(Records from a data source)
***

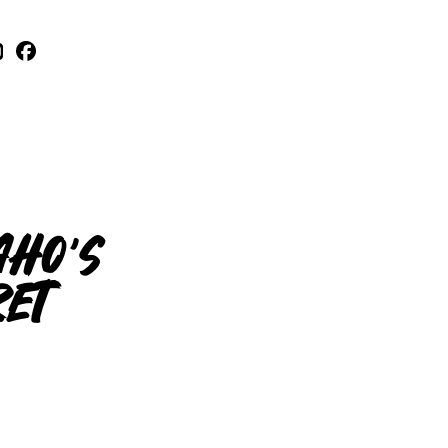
aho’s
ret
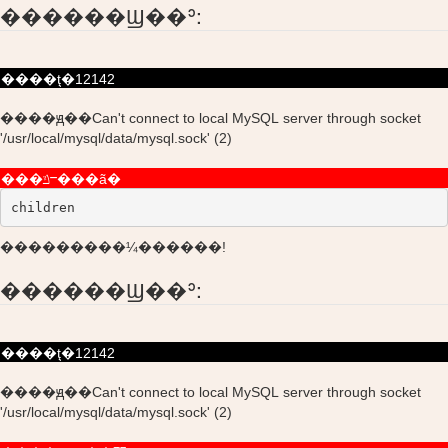
������Ϣ��ʾ:
����ţ�12142
����ԭ��Can't connect to local MySQL server through socket
'/usr/local/mysql/data/mysql.sock' (2)
���ݿⲻ���ã�
children
���������¼������!
������Ϣ��ʾ:
����ţ�12142
����ԭ��Can't connect to local MySQL server through socket
'/usr/local/mysql/data/mysql.sock' (2)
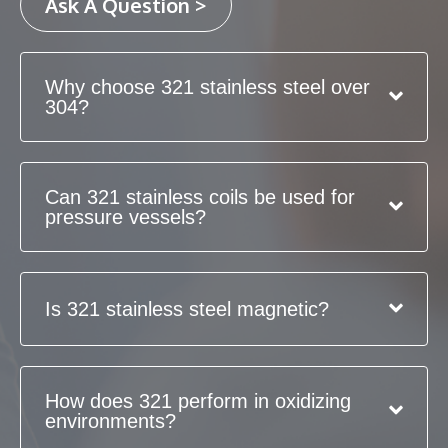
Ask A Question >
Why choose 321 stainless steel over
304?
Can 321 stainless coils be used for
pressure vessels?
Is 321 stainless steel magnetic?
How does 321 perform in oxidizing
environments?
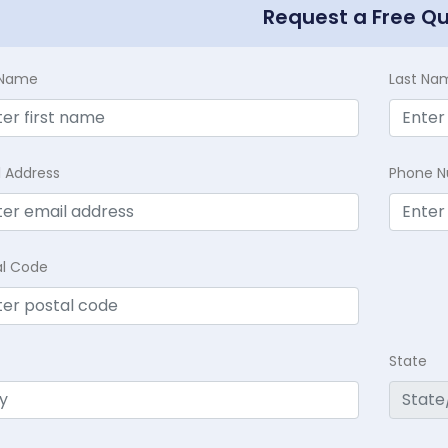
Request a Free Q
t Name
Last Na
l Address
Phone 
al Code
State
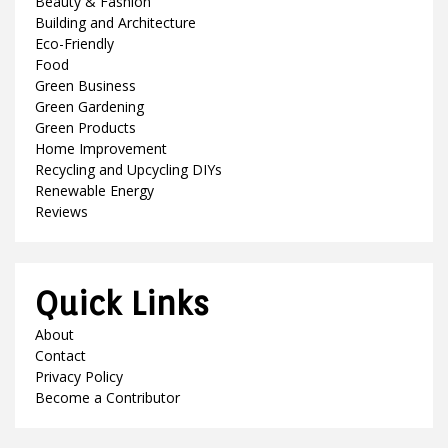
Beauty & Fashion
Building and Architecture
Eco-Friendly
Food
Green Business
Green Gardening
Green Products
Home Improvement
Recycling and Upcycling DIYs
Renewable Energy
Reviews
Quick Links
About
Contact
Privacy Policy
Become a Contributor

***

WORK TO BE COMPLETED ▸
Without the pictures, write out every entry exactly as it appears.

ANSWER SPACE ▸
aho’s
ret
������Ϣ��ʾ:
����ţ�12142
����ԭ��Can't connect to local MySQL server through socket
'/usr/local/mysql/data/mysql.sock' (2)
���ݿⲻ���ã�
children
���������¼������!
������Ϣ��ʾ:
����ţ�12142
����ԭ��Can't connect to local MySQL server through socket
'/usr/local/mysql/data/mysql.sock' (2)
Ask A Question >
Why choose 321 stainless steel over
304?
Can 321 stainless coils be used for
pressure vessels?
Is 321 stainless steel magnetic?
How does 321 perform in oxidizing
environments?
Request a Free Q
t Name
Last Na
l Address
Phone 
al Code
State
Beauty & Fashion
Building and Architecture
Eco-Friendly
Food
Green Business
Green Gardening
Green Products
Home Improvement
Recycling and Upcycling DIYs
Renewable Energy
Reviews
Quick Links
About
Contact
Privacy Policy
Become a Contributor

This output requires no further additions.